Overexpression of ornithine decarboxylase 1 mediates the immune-deserted microenvironment and poor prognosis in diffuse large B-cell lymphoma

Affiliations

Overexpression of ornithine decarboxylase 1 mediates the immune-deserted microenvironment and poor prognosis in diffuse large B-cell lymphoma

Xiaojie Liang et al. J Natl Cancer Cent. .

Abstract

Background: Previous researches mainly focused on whether cancer stem cells exist in diffuse large B-cell lymphoma (DLBCL). However, subgroups with dismal prognosis and stem cell-like characteristics have been overlooked.

Methods: Using large scale data (n = 2133), we conducted machine learning algorithms to identify a high risk DLBCL subgroup with stem cell-like features, and then investigated the potential mechanisms in shaping this subgroup using transcriptome, genome and single-cell RNA-seq data, and in vitro experiments.

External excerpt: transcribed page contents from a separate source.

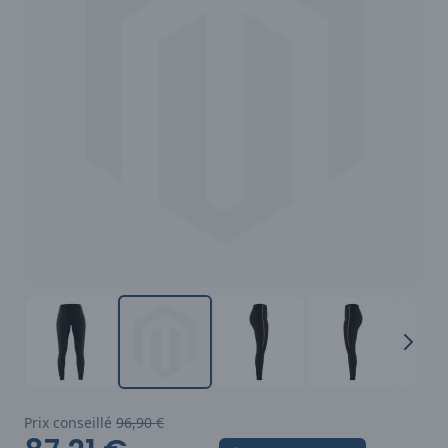
Prix conseillé
96,90 €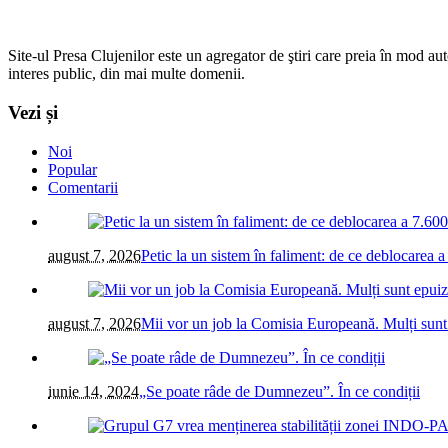
Site-ul Presa Clujenilor este un agregator de ştiri care preia în mod auto
interes public, din mai multe domenii.
Vezi și
Noi
Popular
Comentarii
august 7, 2026
Petic la un sistem în faliment: de ce deblocarea a 
august 7, 2026
Mii vor un job la Comisia Europeană. Mulți sunt
iunie 14, 2024
„Se poate râde de Dumnezeu”. În ce condiții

Results: We identified a high-risk subgroup (25.6 % of DLBCL) with stem cell-like characteristics and dismal prognosis. This high-risk group (HRG) was featured by upregulation of key enzyme (ODC1) in polyamine metabolism and cold tumor microenvironment (TME), and had a poor prognosis with lower 3-year overall survival (OS) (54.3 % vs. 83.6 %, P < 0.0001) and progression-free survival (PFS) (42.8 % vs. 74.7 %, P < 0.0001) rates compared to the low-risk group. HRG also exhibited malignant proliferative phenotypes similar to Burkitt lymphoma. Patients with MYC rearrangement, double-hit, double-expressors, or complete remission might have either favorable or poor prognosis, which could be further distinguished by our risk stratification model. Genomic analysis revealed widespread copy number losses in the chemokine and interferon coding regions 8p23.1 and 9p21.3 in HRG. We identified ODC1 as a therapeutic vulnerability for HRG-DLBCL. Single-cell analysis and in vitro experiments demonstrated that ODC1 overexpression enhanced DLBCL cell proliferation and drove macrophage polarization towards the M2 phenotype. Conversely, ODC1 inhibition reduced DLBCL cell proliferation, induced cell cycle arrest and apoptosis, and promoted macrophage polarization towards the M1 phenotype. Finally, we developed a comprehensive database of DLBCL for clinical application.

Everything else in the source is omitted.